** Input data follows **

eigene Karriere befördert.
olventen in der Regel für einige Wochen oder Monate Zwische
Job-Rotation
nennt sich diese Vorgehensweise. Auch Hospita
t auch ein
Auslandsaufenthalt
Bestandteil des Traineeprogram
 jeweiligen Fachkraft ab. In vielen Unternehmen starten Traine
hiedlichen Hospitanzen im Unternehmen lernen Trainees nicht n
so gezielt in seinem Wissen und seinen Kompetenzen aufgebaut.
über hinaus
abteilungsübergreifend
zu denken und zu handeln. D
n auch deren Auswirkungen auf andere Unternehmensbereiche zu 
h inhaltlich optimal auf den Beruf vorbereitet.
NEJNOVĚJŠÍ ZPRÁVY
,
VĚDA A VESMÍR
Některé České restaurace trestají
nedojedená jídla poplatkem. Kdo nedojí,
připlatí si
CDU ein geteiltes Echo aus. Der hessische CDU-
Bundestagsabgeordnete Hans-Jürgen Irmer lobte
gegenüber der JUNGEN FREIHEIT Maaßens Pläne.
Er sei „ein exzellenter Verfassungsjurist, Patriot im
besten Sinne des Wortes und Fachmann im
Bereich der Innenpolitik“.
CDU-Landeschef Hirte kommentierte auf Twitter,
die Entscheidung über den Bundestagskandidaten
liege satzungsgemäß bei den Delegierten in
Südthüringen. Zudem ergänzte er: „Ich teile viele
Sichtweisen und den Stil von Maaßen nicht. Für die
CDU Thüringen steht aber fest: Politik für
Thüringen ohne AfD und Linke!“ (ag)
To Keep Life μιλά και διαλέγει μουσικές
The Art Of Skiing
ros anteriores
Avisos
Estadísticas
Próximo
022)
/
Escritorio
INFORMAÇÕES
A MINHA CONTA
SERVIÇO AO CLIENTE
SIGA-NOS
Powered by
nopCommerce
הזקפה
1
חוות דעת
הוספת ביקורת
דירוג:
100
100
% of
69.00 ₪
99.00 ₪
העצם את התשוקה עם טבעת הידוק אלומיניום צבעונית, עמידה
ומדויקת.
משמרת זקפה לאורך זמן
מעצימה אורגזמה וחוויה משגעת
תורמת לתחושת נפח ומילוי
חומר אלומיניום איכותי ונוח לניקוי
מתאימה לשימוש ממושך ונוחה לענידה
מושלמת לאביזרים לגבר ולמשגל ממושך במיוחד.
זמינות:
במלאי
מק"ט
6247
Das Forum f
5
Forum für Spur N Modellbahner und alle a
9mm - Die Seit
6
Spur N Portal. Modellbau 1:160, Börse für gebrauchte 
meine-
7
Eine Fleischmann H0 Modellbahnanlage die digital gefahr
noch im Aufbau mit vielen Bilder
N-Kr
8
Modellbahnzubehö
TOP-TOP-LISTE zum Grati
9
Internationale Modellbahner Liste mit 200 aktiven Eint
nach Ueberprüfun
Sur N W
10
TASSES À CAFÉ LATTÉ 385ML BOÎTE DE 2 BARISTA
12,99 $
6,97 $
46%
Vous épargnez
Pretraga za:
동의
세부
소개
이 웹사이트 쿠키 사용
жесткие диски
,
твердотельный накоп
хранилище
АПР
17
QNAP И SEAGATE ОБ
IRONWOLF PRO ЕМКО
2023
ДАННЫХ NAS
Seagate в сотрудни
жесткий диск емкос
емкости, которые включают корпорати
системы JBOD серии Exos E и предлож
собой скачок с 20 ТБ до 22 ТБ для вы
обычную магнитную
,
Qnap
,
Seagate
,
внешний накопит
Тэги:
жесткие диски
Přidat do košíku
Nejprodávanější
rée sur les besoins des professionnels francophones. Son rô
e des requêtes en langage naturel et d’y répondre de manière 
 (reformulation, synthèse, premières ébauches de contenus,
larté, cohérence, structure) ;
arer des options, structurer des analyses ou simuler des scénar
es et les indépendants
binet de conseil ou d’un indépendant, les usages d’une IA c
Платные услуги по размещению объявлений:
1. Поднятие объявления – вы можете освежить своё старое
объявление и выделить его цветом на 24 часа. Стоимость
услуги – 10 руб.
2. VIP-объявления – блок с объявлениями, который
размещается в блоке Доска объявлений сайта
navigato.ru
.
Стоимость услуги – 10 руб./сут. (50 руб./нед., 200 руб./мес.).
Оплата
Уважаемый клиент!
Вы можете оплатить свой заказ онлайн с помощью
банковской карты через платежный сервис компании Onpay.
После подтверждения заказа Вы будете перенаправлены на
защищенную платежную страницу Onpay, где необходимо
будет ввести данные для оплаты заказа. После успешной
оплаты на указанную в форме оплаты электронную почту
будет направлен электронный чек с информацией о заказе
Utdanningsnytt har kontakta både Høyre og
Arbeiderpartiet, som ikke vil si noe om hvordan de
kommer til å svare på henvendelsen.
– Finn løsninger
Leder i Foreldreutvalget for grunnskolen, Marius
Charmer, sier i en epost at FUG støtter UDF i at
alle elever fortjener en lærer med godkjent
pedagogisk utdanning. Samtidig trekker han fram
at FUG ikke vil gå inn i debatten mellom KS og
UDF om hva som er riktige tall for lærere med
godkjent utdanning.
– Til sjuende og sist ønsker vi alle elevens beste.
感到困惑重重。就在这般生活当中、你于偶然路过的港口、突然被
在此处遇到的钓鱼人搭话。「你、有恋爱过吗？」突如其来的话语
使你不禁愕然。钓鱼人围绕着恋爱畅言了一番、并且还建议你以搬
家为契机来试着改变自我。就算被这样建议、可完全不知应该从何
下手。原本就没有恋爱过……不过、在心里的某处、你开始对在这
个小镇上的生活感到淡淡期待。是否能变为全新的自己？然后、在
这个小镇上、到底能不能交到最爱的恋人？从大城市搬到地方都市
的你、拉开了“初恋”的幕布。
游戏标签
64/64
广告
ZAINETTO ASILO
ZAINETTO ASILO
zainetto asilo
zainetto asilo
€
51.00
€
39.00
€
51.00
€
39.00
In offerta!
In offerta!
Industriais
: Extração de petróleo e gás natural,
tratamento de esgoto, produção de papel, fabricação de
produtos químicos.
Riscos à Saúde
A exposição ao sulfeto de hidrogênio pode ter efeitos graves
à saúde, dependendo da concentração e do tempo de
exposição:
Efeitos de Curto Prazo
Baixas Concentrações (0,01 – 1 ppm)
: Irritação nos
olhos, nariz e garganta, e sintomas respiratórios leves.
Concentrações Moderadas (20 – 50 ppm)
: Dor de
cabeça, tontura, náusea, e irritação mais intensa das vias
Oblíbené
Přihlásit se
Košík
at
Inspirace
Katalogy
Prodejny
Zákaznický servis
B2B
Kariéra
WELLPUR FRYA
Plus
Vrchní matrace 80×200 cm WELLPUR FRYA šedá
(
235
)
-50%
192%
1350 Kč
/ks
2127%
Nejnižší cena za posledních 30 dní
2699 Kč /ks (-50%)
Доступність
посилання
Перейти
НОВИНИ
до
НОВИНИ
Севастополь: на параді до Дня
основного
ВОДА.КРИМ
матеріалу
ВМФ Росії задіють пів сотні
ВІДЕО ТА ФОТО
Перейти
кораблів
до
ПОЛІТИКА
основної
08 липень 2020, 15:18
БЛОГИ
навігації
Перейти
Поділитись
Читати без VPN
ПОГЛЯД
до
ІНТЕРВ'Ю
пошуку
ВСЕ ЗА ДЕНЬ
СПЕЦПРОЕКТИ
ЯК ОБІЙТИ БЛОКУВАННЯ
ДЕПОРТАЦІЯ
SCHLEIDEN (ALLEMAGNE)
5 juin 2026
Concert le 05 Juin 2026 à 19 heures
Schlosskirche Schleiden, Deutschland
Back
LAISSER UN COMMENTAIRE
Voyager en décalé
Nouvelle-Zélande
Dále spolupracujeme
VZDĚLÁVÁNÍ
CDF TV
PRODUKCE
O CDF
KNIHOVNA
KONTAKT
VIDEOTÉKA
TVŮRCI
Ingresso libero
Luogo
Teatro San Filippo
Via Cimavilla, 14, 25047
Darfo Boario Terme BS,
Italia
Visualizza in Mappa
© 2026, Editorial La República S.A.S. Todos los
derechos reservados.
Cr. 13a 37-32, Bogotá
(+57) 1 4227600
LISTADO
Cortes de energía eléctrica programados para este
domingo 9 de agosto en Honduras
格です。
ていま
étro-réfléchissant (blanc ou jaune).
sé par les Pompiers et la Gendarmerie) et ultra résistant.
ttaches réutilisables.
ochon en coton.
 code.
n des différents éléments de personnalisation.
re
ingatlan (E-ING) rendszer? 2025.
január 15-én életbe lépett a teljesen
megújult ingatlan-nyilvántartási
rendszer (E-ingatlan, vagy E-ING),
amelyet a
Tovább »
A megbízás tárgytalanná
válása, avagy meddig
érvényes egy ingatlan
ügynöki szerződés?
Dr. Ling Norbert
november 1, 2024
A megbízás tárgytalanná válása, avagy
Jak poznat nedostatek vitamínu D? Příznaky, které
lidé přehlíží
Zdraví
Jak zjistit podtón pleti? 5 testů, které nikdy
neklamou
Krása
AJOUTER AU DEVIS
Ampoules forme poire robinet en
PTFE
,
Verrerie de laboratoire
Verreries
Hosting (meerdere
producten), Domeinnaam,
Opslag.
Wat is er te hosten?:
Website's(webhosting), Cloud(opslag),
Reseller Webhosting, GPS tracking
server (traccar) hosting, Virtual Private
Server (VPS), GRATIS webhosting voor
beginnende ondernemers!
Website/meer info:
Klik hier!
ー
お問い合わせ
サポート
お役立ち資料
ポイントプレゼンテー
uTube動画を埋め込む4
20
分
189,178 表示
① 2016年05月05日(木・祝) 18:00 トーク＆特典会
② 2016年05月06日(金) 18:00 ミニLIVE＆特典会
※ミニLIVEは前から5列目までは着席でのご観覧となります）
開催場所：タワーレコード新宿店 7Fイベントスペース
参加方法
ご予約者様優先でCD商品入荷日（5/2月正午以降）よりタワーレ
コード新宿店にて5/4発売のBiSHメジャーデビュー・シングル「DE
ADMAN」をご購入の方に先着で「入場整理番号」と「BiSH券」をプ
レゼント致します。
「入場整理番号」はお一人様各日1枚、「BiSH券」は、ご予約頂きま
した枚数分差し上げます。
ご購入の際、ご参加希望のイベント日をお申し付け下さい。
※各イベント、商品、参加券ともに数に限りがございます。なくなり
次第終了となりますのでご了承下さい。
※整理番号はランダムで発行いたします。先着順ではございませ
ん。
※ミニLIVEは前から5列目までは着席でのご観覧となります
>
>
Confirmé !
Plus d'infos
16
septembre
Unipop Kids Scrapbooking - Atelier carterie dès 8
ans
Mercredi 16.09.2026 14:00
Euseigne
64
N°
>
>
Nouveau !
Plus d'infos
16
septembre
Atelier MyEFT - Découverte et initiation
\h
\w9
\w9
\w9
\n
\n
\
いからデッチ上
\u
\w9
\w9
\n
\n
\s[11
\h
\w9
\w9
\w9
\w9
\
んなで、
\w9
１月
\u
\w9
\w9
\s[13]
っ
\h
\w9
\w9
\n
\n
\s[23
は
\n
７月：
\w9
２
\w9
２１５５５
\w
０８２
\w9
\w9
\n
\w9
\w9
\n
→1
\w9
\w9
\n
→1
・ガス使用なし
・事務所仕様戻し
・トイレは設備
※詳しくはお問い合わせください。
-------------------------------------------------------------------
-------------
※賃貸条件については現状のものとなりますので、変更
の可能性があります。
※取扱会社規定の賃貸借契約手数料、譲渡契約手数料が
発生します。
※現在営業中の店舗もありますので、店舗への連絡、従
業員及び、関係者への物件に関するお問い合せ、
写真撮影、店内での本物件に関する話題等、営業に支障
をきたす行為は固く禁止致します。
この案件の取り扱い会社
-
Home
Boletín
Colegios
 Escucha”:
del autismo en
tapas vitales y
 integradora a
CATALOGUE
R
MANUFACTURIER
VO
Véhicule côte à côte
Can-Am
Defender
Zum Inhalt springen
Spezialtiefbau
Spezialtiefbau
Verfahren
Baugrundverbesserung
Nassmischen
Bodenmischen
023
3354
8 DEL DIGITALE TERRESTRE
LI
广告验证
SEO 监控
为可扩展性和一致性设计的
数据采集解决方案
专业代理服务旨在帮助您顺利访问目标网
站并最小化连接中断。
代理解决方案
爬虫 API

** End of Input data **

All lines from the beginning of the entries through the line marked "Südthüringen. Zudem ergänzte" are to be output exactly; nothing else belongs in the answer.

### Exercise answer
eigene Karriere befördert.
olventen in der Regel für einige Wochen oder Monate Zwische
Job-Rotation
nennt sich diese Vorgehensweise. Auch Hospita
t auch ein
Auslandsaufenthalt
Bestandteil des Traineeprogram
 jeweiligen Fachkraft ab. In vielen Unternehmen starten Traine
hiedlichen Hospitanzen im Unternehmen lernen Trainees nicht n
so gezielt in seinem Wissen und seinen Kompetenzen aufgebaut.
über hinaus
abteilungsübergreifend
zu denken und zu handeln. D
n auch deren Auswirkungen auf andere Unternehmensbereiche zu 
h inhaltlich optimal auf den Beruf vorbereitet.
NEJNOVĚJŠÍ ZPRÁVY
,
VĚDA A VESMÍR
Některé České restaurace trestají
nedojedená jídla poplatkem. Kdo nedojí,
připlatí si
CDU ein geteiltes Echo aus. Der hessische CDU-
Bundestagsabgeordnete Hans-Jürgen Irmer lobte
gegenüber der JUNGEN FREIHEIT Maaßens Pläne.
Er sei „ein exzellenter Verfassungsjurist, Patriot im
besten Sinne des Wortes und Fachmann im
Bereich der Innenpolitik“.
CDU-Landeschef Hirte kommentierte auf Twitter,
die Entscheidung über den Bundestagskandidaten
liege satzungsgemäß bei den Delegierten in
Südthüringen. Zudem ergänzte er: „Ich teile viele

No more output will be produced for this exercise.